A new report by Transwestern predicts the current economic growth will enhance commercial real estate fundamentals, improving cash flow and returns.
TOM

Tom McNearney, Transwestern

A new report by Transwestern predicts the current economic growth will enhance commercial real estate fundamentals, improving cash flow and returns.

“The main thing people should understand is while the economy has not performed at a level people may have expected given some of our other recoveries, we have been making slow steady progress for five years,” Tom McNearney, Transwestern’s chief investment officer, told Commercial Property Executive. “At the end of the day, that is more growth and attraction than many other areas of the globe.”

The Transwestern “Briefing” report did show that while the economy appears to be entering the New Year on a roll, uncertainty in China and emerging markets are creating uncertainty and threatening to derail growth in both the U.S. and abroad.
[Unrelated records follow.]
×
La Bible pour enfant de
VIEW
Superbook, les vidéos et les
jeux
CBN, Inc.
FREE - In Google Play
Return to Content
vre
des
Still, according to McNearney, on a relative basis, commercial real estate should remain very attractive to both debt and equity investors.
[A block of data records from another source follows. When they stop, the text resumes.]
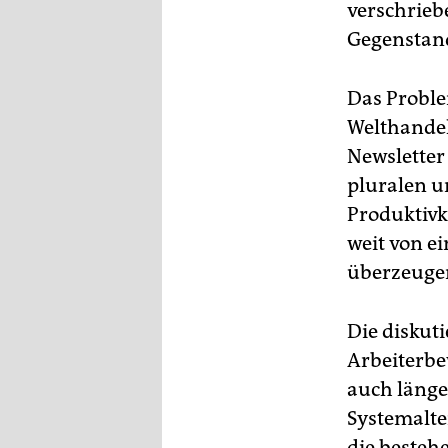
verschriebe
Gegenstand 
Das Problem
Welthandel
Newsletter 
pluralen un
Produktivk
weit von ei
überzeugen
Die diskut
Arbeiterbe
auch länger
Systemalter
die besteh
“In some respects, it’s certainly driving positive fundamentals for commercial real estate business,” he said. “We are seeing occupancies going up and rental rates going up across the board in all property types. It may be at a little anemic pace because of construction and overreaction, but it’s still very attractive to investors.”

McNearney said he believes that stocks and bonds are not the way to go. He sites the little reaction to the Federal Reserve’s decision to cut its monthly bond-buying program from $85 billion to $75 billion.
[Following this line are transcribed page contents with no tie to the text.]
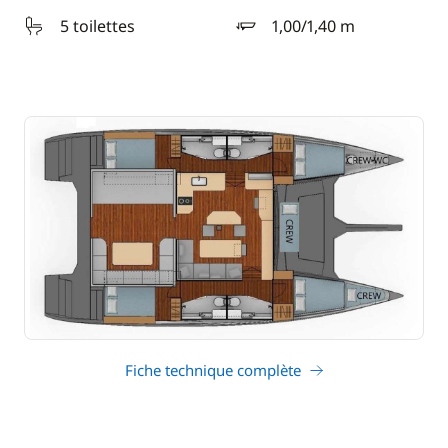
5 toilettes
1,00/1,40 m
tirant d'eau
Fiche technique complète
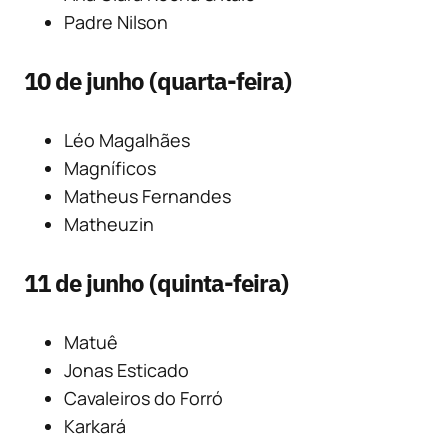
Padre Nilson
10 de junho (quarta-feira)
Léo Magalhães
Magníficos
Matheus Fernandes
Matheuzin
11 de junho (quinta-feira)
Matuê
Jonas Esticado
Cavaleiros do Forró
Karkará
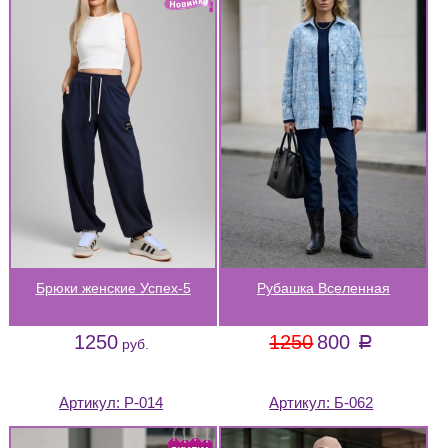
Брюки женские Успех-5
Рубашка Вселенная
1250
1250
800
a
руб.
Артикул:
Р-014
Артикул:
Б-062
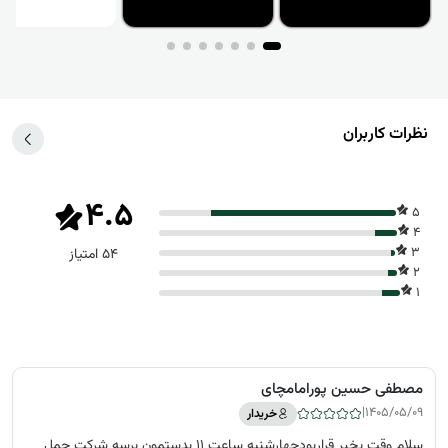
نظرات کاربران
4.5
5
4
3
54 امتیاز
2
1
مصطفی حسین پورامامچای
|
1405/05/09
خریدار
سلام وقت بخیر قراربودچهارشنبه ساعت ۱۱ بدستمون برسه شرکت حمل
“This ‘tapering-lite’ program combined with the projected economic growth is expected to create upward pressure on interest rates,” he said. “Therefore, 2014 is going to be a bumpy road for stocks and bonds, particularly Treasuries and high-grade corporate bonds.”

Despite nearly 100 bps rise in 10-year Treasuries, commercial real estate sales ended the year with increased volumes and flat or lower cap rates.

“Since 2009, the biggest impediment to more sales of troubled assets has been the expected loss banks were taking on the disposal of assets,” he said. “Today, pricing on performing, sub-performing and non-performing assets has improved dramatically, and the vast majority of banks have the capital and reserves to move assets.”

Furthermore, the report shows that in some cases, banks are finding sales of undesired assets to be capital accretive and there have even been whispers from buyers that appraisals on assets are too low. Therefore, banks that dismissed loan sales two to three years ago should consider taking a second look.

According to the report, much of the recovery over the last few years has been based on cap rate compression, due to lower interest rates and better financing.

“On a relative basis, commercial real estate should remain very attractive to both debt and equity investors,” McNearney concluded. “Despite a rise in interest rates on 10-year Treasuries by nearly 100 basis points, commercial real estate sales ended the year with increased volumes and flat or lower capitalization rates.”